| HN Mirror

Y	Hacker News new \| ask \| show \| jobs


	by pencildiver 961 days ago
	Scraper is built in Javascript and a Mongo database. Probably not the most scalable way to do it, but I found that all Shopify stores have a public JSON file available at [Base URL]/products.json. So found a list of stores, built a crawler to go store-by-store, and standardized the data on my end. Here's an example: https://www.wildfox.com/products.json

6 comments

bomewish 961 days ago

What’s the trade off using js for this? Would it have been much faster to use go or something?

link

fermisea 961 days ago

Oh nice, you deserve great things in life for this comment!

link

satvikpendem 961 days ago

How did you detect that it was a Shopify store?

link

capableweb 961 days ago

Not OP but:

"Has the site a /products.json file?" is a good first check :) And if it does, "Does that format match with the format a Shopify store?" is another good followup question.

link

xp84 961 days ago

There are lots of telltale endpoints that you could just HEAD for a 200 vs 404. Or even just the products.json itself is a pretty good giveaway.

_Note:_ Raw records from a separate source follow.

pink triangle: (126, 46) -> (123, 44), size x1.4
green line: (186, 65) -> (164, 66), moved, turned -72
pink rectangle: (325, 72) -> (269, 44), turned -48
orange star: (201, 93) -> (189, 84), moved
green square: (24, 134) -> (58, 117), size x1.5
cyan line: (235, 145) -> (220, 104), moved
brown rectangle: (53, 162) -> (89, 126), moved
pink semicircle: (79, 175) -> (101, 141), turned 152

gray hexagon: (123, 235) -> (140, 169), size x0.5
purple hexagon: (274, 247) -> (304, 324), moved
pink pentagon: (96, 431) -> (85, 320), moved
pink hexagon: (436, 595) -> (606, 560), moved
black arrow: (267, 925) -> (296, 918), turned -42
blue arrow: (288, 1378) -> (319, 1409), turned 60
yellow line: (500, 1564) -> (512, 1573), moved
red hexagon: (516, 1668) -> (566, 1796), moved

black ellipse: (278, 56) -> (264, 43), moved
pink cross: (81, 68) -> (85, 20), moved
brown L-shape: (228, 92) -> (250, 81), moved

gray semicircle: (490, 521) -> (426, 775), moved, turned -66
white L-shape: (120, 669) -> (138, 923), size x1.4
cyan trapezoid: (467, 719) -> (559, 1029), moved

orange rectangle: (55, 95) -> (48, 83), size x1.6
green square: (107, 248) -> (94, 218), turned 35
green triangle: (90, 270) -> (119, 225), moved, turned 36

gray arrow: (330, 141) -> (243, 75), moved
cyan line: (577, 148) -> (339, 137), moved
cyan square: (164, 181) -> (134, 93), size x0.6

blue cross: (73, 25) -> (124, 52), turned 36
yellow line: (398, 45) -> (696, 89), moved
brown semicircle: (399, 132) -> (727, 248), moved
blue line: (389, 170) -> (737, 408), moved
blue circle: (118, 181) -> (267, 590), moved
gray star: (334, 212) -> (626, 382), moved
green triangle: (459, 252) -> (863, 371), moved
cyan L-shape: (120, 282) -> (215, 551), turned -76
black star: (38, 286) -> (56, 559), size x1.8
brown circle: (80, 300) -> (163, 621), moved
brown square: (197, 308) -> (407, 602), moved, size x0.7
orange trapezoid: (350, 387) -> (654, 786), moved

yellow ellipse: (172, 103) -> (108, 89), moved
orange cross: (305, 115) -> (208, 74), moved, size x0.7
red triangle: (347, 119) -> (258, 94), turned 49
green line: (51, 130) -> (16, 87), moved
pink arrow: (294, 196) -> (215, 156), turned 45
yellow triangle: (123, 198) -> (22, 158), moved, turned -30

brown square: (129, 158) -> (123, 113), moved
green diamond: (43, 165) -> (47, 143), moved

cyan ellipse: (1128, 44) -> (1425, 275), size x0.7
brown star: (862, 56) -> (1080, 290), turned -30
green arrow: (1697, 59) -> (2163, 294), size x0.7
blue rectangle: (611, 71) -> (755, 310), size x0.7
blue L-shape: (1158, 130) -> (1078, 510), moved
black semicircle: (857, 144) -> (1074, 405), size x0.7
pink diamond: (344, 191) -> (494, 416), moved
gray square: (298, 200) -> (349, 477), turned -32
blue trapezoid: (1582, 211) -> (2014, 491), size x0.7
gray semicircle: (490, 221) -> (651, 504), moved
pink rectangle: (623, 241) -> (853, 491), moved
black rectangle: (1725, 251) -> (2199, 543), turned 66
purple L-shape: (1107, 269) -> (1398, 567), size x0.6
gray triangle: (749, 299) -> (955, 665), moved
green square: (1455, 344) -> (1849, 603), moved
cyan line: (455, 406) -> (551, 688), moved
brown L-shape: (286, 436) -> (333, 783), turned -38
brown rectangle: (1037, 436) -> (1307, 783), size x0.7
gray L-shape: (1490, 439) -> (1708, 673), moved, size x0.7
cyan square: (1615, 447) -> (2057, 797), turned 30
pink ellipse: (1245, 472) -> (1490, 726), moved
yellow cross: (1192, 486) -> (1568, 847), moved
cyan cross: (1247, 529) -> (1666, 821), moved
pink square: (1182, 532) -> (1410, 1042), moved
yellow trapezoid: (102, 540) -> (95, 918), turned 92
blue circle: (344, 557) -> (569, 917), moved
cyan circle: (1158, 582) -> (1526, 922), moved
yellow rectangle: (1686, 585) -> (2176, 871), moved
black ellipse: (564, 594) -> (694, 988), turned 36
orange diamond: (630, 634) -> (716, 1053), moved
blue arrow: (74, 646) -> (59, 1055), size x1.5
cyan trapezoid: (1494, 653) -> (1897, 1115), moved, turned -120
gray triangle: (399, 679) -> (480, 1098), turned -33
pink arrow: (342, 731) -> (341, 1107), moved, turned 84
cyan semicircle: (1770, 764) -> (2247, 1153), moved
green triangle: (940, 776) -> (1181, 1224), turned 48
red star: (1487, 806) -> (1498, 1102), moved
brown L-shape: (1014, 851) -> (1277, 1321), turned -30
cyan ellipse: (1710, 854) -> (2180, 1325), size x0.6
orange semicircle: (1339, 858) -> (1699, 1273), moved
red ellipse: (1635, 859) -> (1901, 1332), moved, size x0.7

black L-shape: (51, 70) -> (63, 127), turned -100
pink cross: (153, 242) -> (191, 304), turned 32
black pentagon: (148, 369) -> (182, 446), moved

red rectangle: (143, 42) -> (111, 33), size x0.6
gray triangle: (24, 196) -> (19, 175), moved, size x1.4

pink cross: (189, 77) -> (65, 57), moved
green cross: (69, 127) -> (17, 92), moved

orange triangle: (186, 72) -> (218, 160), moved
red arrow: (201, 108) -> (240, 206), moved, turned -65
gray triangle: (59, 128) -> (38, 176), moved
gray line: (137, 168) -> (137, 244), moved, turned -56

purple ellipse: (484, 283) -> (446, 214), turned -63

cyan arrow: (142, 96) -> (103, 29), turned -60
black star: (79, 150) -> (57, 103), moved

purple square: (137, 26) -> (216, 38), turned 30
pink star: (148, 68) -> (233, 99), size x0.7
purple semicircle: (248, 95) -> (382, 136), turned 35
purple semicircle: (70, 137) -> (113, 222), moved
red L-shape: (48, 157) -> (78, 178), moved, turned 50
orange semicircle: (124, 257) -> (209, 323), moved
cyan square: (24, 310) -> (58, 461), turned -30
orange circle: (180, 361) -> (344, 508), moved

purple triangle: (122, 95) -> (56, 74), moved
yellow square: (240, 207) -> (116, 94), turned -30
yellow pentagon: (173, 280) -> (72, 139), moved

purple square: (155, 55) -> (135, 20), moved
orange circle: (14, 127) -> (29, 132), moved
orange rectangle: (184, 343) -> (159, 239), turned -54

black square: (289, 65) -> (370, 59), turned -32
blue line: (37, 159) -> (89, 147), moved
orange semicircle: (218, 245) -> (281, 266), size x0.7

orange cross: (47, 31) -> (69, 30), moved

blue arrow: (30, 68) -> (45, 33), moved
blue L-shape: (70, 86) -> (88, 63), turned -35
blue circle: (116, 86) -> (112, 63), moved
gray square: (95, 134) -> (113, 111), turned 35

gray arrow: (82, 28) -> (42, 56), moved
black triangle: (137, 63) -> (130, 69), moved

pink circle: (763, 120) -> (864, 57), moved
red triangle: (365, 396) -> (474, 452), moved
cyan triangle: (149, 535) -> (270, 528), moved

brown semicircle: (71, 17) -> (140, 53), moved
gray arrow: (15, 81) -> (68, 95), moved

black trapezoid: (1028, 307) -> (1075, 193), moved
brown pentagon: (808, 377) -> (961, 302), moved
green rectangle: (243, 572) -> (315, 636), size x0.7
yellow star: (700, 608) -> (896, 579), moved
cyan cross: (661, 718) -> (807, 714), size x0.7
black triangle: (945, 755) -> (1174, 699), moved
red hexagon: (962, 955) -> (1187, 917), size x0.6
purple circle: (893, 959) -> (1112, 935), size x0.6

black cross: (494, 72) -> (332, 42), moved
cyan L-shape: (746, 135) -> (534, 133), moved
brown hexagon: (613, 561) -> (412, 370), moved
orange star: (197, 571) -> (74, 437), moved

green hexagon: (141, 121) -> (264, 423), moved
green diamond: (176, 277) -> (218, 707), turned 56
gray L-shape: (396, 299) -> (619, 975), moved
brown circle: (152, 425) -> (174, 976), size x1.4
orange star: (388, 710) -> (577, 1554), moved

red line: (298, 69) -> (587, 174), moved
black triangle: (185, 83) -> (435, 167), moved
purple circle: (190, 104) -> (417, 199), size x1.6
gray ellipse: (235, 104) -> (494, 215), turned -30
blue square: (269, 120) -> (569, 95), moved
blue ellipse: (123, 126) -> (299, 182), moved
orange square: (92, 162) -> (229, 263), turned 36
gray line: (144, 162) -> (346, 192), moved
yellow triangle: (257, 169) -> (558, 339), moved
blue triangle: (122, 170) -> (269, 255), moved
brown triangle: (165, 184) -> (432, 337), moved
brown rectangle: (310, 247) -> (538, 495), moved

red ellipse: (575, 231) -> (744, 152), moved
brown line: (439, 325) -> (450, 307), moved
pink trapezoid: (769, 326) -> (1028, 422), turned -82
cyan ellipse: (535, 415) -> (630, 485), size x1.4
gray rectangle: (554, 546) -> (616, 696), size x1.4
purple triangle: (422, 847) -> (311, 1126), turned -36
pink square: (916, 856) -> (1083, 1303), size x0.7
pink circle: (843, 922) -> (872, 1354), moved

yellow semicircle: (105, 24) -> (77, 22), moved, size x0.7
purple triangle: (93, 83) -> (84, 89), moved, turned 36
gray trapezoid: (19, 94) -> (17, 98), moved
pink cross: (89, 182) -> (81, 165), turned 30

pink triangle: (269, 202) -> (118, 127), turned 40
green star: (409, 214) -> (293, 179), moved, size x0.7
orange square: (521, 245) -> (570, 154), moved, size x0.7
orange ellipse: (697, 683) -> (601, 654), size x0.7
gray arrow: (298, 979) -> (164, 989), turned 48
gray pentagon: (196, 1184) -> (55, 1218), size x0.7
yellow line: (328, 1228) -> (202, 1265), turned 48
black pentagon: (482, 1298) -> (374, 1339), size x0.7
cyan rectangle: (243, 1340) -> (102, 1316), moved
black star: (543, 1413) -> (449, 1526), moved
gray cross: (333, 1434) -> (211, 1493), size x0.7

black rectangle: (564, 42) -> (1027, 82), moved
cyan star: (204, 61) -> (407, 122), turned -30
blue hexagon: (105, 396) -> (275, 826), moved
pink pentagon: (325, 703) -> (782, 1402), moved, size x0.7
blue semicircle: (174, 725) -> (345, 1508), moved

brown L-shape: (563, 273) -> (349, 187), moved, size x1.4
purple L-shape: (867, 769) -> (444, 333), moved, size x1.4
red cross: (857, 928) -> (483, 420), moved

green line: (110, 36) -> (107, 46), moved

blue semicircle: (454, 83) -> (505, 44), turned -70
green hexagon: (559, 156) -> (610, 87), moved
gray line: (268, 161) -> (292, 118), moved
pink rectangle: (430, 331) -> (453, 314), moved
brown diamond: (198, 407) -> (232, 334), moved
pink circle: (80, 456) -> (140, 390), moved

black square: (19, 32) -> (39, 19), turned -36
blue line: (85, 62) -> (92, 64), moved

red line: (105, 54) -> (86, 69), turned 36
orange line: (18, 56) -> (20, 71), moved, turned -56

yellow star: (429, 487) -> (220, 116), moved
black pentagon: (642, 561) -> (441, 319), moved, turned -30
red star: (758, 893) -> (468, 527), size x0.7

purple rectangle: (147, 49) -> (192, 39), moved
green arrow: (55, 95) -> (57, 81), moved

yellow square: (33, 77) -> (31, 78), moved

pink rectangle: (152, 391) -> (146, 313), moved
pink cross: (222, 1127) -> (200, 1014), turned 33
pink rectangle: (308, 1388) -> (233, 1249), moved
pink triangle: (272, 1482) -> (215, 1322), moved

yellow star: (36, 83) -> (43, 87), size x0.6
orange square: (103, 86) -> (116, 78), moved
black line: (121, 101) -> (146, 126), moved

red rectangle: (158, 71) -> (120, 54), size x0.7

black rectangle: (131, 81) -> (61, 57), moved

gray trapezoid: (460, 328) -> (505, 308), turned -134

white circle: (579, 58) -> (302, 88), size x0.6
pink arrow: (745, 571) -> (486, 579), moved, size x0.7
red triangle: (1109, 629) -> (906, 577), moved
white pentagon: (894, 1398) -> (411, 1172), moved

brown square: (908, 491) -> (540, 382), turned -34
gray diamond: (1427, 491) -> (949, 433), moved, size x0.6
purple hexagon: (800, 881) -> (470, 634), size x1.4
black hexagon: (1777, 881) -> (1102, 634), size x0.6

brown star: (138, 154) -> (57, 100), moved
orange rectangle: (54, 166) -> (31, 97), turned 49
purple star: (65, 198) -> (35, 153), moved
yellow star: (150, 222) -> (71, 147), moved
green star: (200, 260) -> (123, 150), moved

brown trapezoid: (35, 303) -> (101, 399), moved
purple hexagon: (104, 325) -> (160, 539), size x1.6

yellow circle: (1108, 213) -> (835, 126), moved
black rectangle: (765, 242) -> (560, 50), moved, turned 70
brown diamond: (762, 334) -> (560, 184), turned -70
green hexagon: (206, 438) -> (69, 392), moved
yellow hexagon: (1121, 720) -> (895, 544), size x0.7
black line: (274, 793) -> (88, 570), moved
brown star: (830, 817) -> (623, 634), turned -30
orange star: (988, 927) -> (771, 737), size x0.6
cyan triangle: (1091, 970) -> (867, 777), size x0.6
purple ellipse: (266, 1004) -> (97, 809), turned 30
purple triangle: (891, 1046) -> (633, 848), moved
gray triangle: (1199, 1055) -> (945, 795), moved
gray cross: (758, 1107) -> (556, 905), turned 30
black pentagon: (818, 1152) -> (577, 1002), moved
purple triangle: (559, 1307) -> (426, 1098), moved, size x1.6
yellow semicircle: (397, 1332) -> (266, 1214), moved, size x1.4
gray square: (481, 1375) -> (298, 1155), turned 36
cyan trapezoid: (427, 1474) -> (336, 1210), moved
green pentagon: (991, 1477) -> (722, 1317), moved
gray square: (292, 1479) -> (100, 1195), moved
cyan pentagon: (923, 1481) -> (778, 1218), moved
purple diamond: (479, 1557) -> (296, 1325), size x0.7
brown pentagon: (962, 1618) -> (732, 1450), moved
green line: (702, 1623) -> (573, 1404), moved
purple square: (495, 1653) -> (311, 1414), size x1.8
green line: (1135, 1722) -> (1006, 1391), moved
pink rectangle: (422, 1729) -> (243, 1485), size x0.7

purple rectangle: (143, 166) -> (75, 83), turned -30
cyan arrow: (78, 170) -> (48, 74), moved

Or an even better way I’ve done in the past (to check which competitor’s platform a list of prospects is using in bulk) is just to use the DNS — a Shopify shop will be CNAMEd to a certain Shopify hostname.

link

8372049 961 days ago

In another comment, OP wrote:

> Bought an initial list of 2m stores for a few hundred dollars from a website called "Built With". Think they are used for building sales outreach lists. Then narrowed down the focus to stores to US only and between $100k - $1m in revenue to keep the initial data set manageable (and the CPU / Storage costs reasonable).

link

satvikpendem 961 days ago

Ah, that makes more sense, I used BuiltWith before.

link

stef25 960 days ago

Looked in the source of a random Shopify store, there are 200+ occurrences of "shopify", that's a clue :)

link

qdequelen 960 days ago

Did you only get the schema.json?

link

awill88 961 days ago

Excellent work

link

thomasfromcdnjs 961 days ago

ooo that is a hot tip!

link